Huckaby v. Huckaby

393 N.E.2d 1256, 75 Ill. App. 3d 195, 30 Ill. Dec. 909, 1979 Ill. App. LEXIS 3061
CourtAppellate Court of Illinois
DecidedAugust 10, 1979
Docket78-556
StatusPublished
Cited by22 cases

This text of 393 N.E.2d 1256 (Huckaby v. Huckaby) is published on Counsel Stack Legal Research, covering Appellate Court of Illinois primary law. Counsel Stack provides free access to over 12 million legal documents including statutes, case law, regulations, and constitutions.

Bluebook
Huckaby v. Huckaby, 393 N.E.2d 1256, 75 Ill. App. 3d 195, 30 Ill. Dec. 909, 1979 Ill. App. LEXIS 3061 (Ill. Ct. App. 1979).

Opinions

Mr. PRESIDING JUSTICE JONES

delivered the opinion of the court:

In determining this appeal we are to consider the effect of an order of court, entered by agreement of the parties, absolving the father of minor children from liability for their support upon the failure of the mother to afford the father court ordered visitation privileges.

The parties were married on November 29, 1965, and, after having two children, divorced on March 16, 1973. The decree for divorce awarded the mother custody of the children, granted the father reasonable rights of visitation and ordered him to pay child support in the amount of $15 per child per week.

Installments of child support subsequently went unpaid because the father was injured and unable to work. After the filing of petitions by both parties, and the entry of interim orders thereon, the court entered an order upon an agreement of the parties on September 11, 1974, which gave the mother the right to remove the children from Illinois to California. The father was to have two weeks of visitation during the summer months and from Christmas Day to January 1, the cost of transporting the children for visitation to be shared equally. The agreement and order further provided that because of the disability of the father the child support would be allowed to accumulate until the father began to receive disability checks. Upon that event, support payments were to resume at $30 per week until the father resumed employment whereupon the payments were to be $30 per week plus $10 for the arrearage. Finally, when the father’s Missouri lawsuit was settled, the arrearage was to be paid in full.

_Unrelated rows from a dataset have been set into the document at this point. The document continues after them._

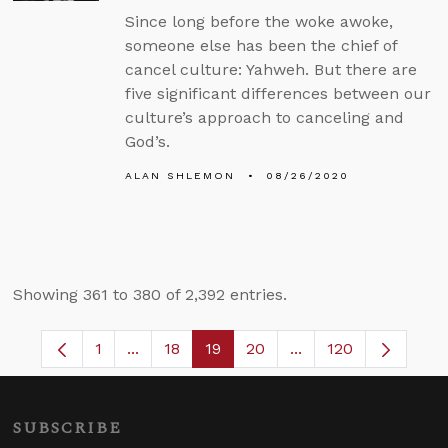
Since long before the woke awoke,
someone else has been the chief of
cancel culture: Yahweh. But there are
five significant differences between our
culture’s approach to canceling and
God’s.
ALAN SHLEMON
08/26/2020
Showing 361 to 380 of 2,392 entries.
1
...
18
19
20
...
120
Page
Intermediate Pages Use TAB to navigate.
Page
Page
Page
Intermediate Pages 
SUBSCRIBE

Matters apparently did not work out as contemplated in the order of September 11, 1974, each of the parties complaining of the lack of good faith and failure of performance by the other. Negotiations resulted in a written stipulation for an order which was entered by the court upon the stipulation on February 28, 1975. It provided for four weeks summer visitation of the children with the father upon at least 30 days written notice to the mother or her attorney. The second paragraph of this order stated:

“2. In the event the plaintiff fails to allow the defendant the said summer visitation for the year 1975 or any other visitation provided for in the Decree as previously amended, the obligation on the part of the defendant to provide the child support provided for in said Decree shall cease and determine until further Order of Court.”

Again, events did not transpire as contemplated in the order with each of the parties blaming the other. However, we would observe that a fair reading of the record discloses that in April 1975 the father made a proper request for visitation in July and August 1975. Just a few days before the visitation was to begin the mother sent the children to Japan for an extended visit with her parents. She later rationalized that the father could have had visitation after the children returned but this proved to be not possible because of conflicts of the father. For this disregard of the mother she was later found to be in violation of the court’s order of February 28, 1975, as we will note.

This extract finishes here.